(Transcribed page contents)
▼▼▼

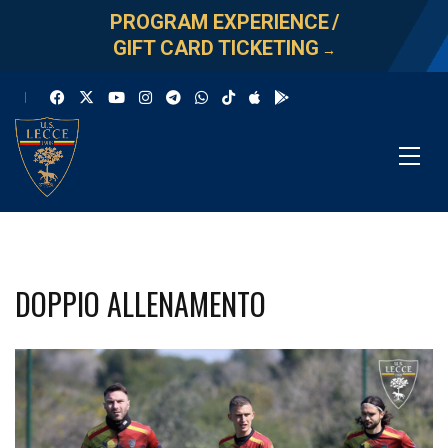
PROGRAM EXPERIENCE
/
GIFT CARD TICKETING
→
DOPPIO ALLENAMENTO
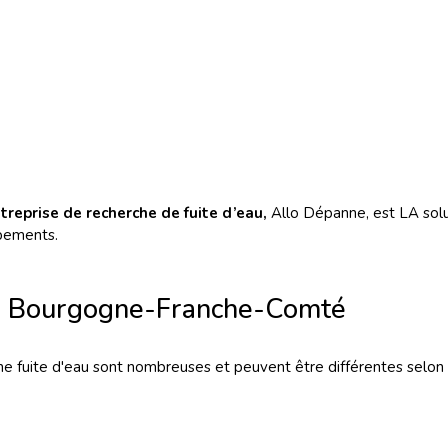
treprise de recherche de fuite d’eau,
Allo Dépanne, est LA solu
pements.
u à Bourgogne-Franche-Comté
uite d'eau sont nombreuses et peuvent être différentes selon le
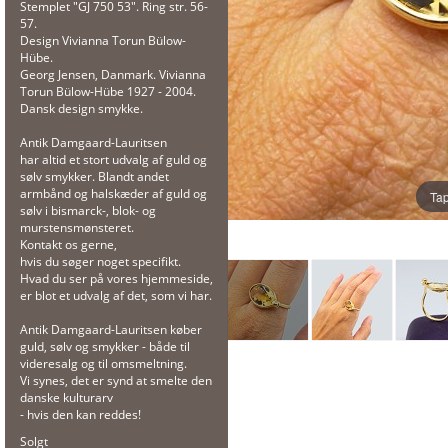
Stemplet "GJ 750 53". Ring str. 56-
57.
Design Vivianna Torun Bülow-
Hübe.
Georg Jensen, Danmark. Vivianna
Torun Bülow-Hübe 1927 - 2004.
Dansk design smykke.
Antik Damgaard-Lauritsen
har altid et stort udvalg af guld og
sølv smykker. Blandt andet
armbånd og halskæder af guld og
Tap
sølv i bismarck-, blok- og
murstensmønsteret.
Kontakt os gerne,
hvis du søger noget specifikt.
Hvad du ser på vores hjemmeside,
er blot et udvalg af det, som vi har.
Antik Damgaard-Lauritsen køber
guld, sølv og smykker - både til
videresalg og til omsmeltning.
Vi synes, det er synd at smelte den
danske kulturarv
- hvis den kan reddes!
Solgt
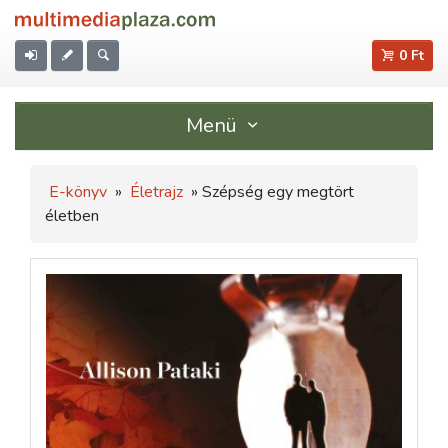
0 Ft
Menü
E-könyv
»
Életrajz
» Szépség egy megtört
életben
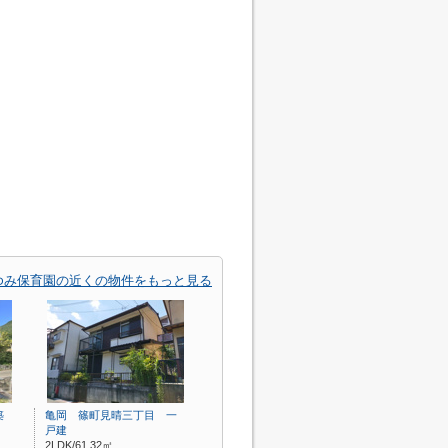
ゆみ保育園の近くの物件をもっと見る
築
亀岡 篠町見晴三丁目 一
戸建
2LDK/61.32㎡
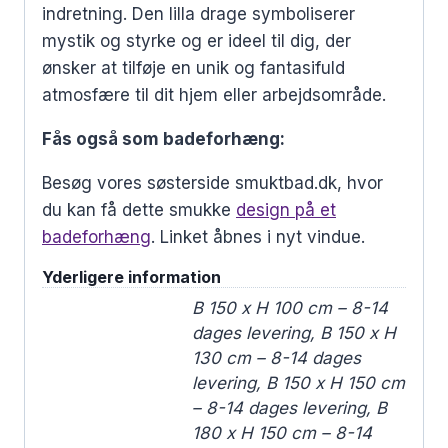
indretning. Den lilla drage symboliserer
mystik og styrke og er ideel til dig, der
ønsker at tilføje en unik og fantasifuld
atmosfære til dit hjem eller arbejdsområde.
Fås også som badeforhæng:
Besøg vores søsterside smuktbad.dk, hvor
du kan få dette smukke
design på et
badeforhæng
. Linket åbnes i nyt vindue.
Yderligere information
B 150 x H 100 cm – 8-14
dages levering, B 150 x H
130 cm – 8-14 dages
levering, B 150 x H 150 cm
– 8-14 dages levering, B
180 x H 150 cm – 8-14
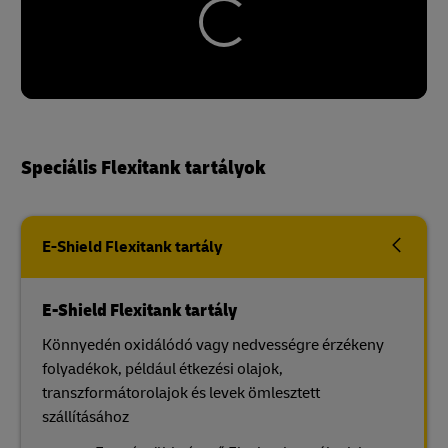
Speciális Flexitank tartályok
E-Shield Flexitank tartály
E-Shield Flexitank tartály
Könnyedén oxidálódó vagy nedvességre érzékeny
folyadékok, például étkezési olajok,
transzformátorolajok és levek ömlesztett
szállításához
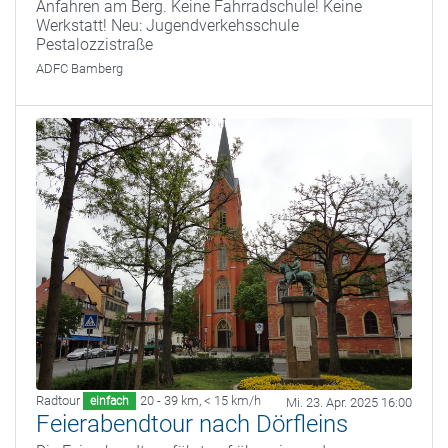
Anfahren am Berg. Keine Fahrradschule! Keine
Werkstatt! Neu: Jugendverkehsschule
Pestalozzistraße
ADFC Bamberg
Radtour
20 - 39 km
,
< 15 km/h
einfach
Mi. 23. Apr. 2025 16:00
Feierabendtour nach Dörfleins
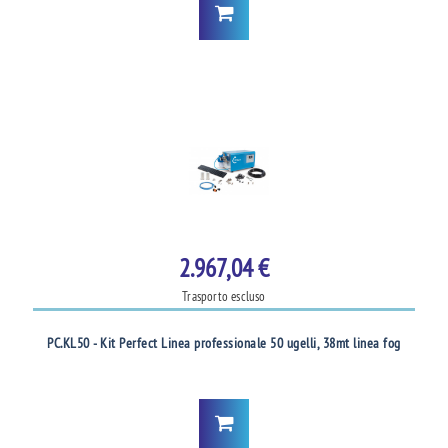
2.967,04 €
Trasporto escluso
PC.KL50 - Kit Perfect Linea professionale 50 ugelli, 38mt linea fog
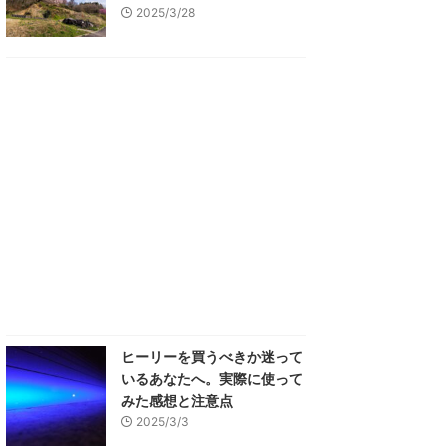
2025/3/28
ヒーリーを買うべきか迷って
いるあなたへ。実際に使って
みた感想と注意点
2025/3/3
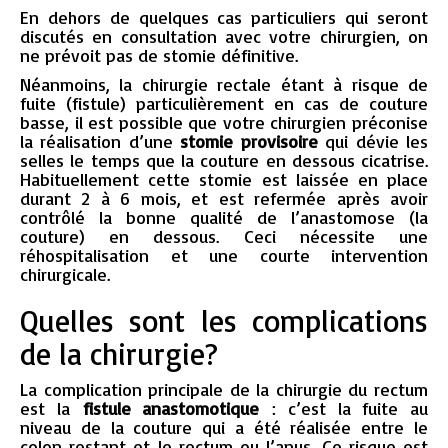
En dehors de quelques cas particuliers qui seront
discutés en consultation avec votre chirurgien, on
ne prévoit pas de stomie définitive.
Néanmoins, la chirurgie rectale étant à risque de
fuite (fistule) particulièrement en cas de couture
basse, il est possible que votre chirurgien préconise
la réalisation d’une
stomie provisoire
qui dévie les
selles le temps que la couture en dessous cicatrise.
Habituellement cette stomie est laissée en place
durant 2 à 6 mois, et est refermée après avoir
contrôlé la bonne qualité de l’anastomose (la
couture) en dessous. Ceci nécessite une
réhospitalisation et une courte intervention
chirurgicale.
Quelles sont les complications
de la chirurgie?
La complication principale de la chirurgie du rectum
est la
fistule anastomotique
: c’est la fuite au
niveau de la couture qui a été réalisée entre le
colon restant et le rectum ou l’anus. Ce risque est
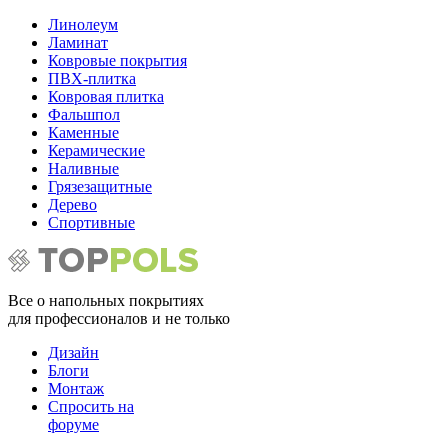
Линолеум
Ламинат
Ковровые покрытия
ПВХ-плитка
Ковровая плитка
Фальшпол
Каменные
Керамические
Наливные
Грязезащитные
Дерево
Спортивные
Все о напольных покрытиях
для профессионалов и не только
Дизайн
Блоги
Монтаж
Спросить на
форуме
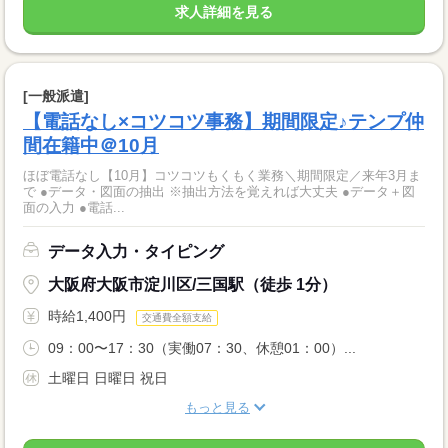
求人詳細を見る
[一般派遣]
【電話なし×コツコツ事務】期間限定♪テンプ仲
間在籍中＠10月
ほぼ電話なし【10月】コツコツもくもく業務＼期間限定／来年3月ま
で ●データ・図面の抽出 ※抽出方法を覚えれば大丈夫 ●データ＋図
面の入力 ●電話...
データ入力・タイピング
大阪府大阪市淀川区/三国駅（徒歩 1分）
時給1,400円
交通費全額支給
09：00〜17：30（実働07：30、休憩01：00）...
土曜日 日曜日 祝日
もっと見る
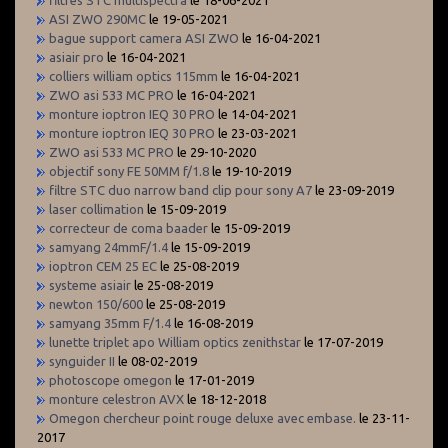
filtres STC multispectra
le 18-06-2021
ASI ZWO 290MC
le 19-05-2021
bague support camera ASI ZWO
le 16-04-2021
asiair pro
le 16-04-2021
colliers william optics 115mm
le 16-04-2021
ZWO asi 533 MC PRO
le 16-04-2021
monture ioptron IEQ 30 PRO
le 14-04-2021
monture ioptron IEQ 30 PRO
le 23-03-2021
ZWO asi 533 MC PRO
le 29-10-2020
objectif sony FE 50MM f/1.8
le 19-10-2019
filtre STC duo narrow band clip pour sony A7
le 23-09-2019
laser collimation
le 15-09-2019
correcteur de coma baader
le 15-09-2019
samyang 24mmF/1.4
le 15-09-2019
ioptron CEM 25 EC
le 25-08-2019
systeme asiair
le 25-08-2019
newton 150/600
le 25-08-2019
samyang 35mm F/1.4
le 16-08-2019
lunette triplet apo William optics zenithstar
le 17-07-2019
synguider II
le 08-02-2019
photoscope omegon
le 17-01-2019
monture celestron AVX
le 18-12-2018
Omegon chercheur point rouge deluxe avec embase.
le 23-11-
2017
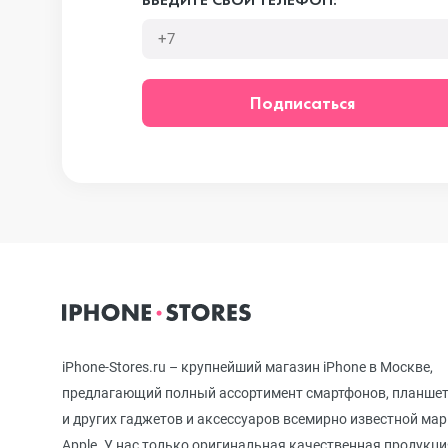
iPhone 12 mini
Подписаться
iPhone 11 Pro Max
iPhone 11 Pro
iPhone 11
iPhone-Stores.ru – крупнейший магазин iPhone в Москве,
iPhone XS Max
предлагающий полный ассортимент смартфонов, планше
и других гаджетов и аксессуаров всемирно известной ма
Apple. У нас только оригинальная качественная продукци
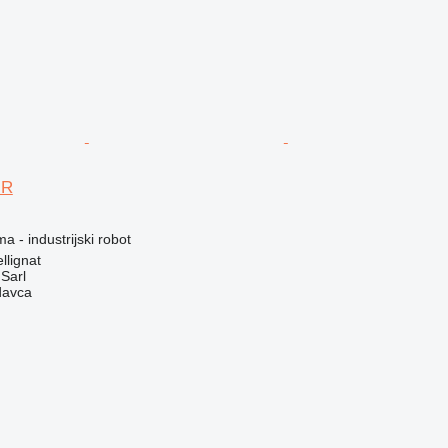
 R
a - industrijski robot
llignat
 Sarl
davca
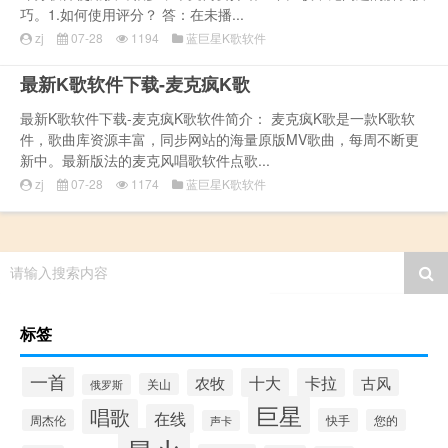
巧。1.如何使用评分？ 答：在未播...
zj
07-28
1194
蓝巨星K歌软件
最新K歌软件下载-麦克疯K歌
最新K歌软件下载-麦克疯K歌软件简介： 麦克疯K歌是一款K歌软
件，歌曲库资源丰富，同步网站的海量原版MV歌曲，每周不断更
新中。最新版法的麦克风唱歌软件点歌...
zj
07-28
1174
蓝巨星K歌软件
请输入搜索内容
标签
一首
十大
卡拉
农牧
古风
关山
俄罗斯
巨星
唱歌
在线
快手
周杰伦
您的
声卡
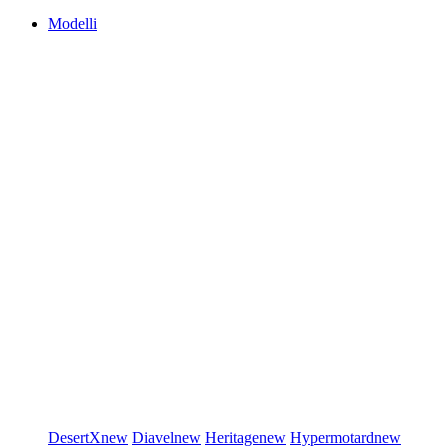
Modelli
DesertX
new
Diavel
new
Heritage
new
Hypermotard
new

▲▲▲

### WHAT IS REQUIRED:
Only lines that contain the string "dessous" count; pick each one out of the records and copy it.

### YOUR SOLUTION:
selles le temps que la couture en dessous cicatrise.
couture) en dessous. Ceci nécessite une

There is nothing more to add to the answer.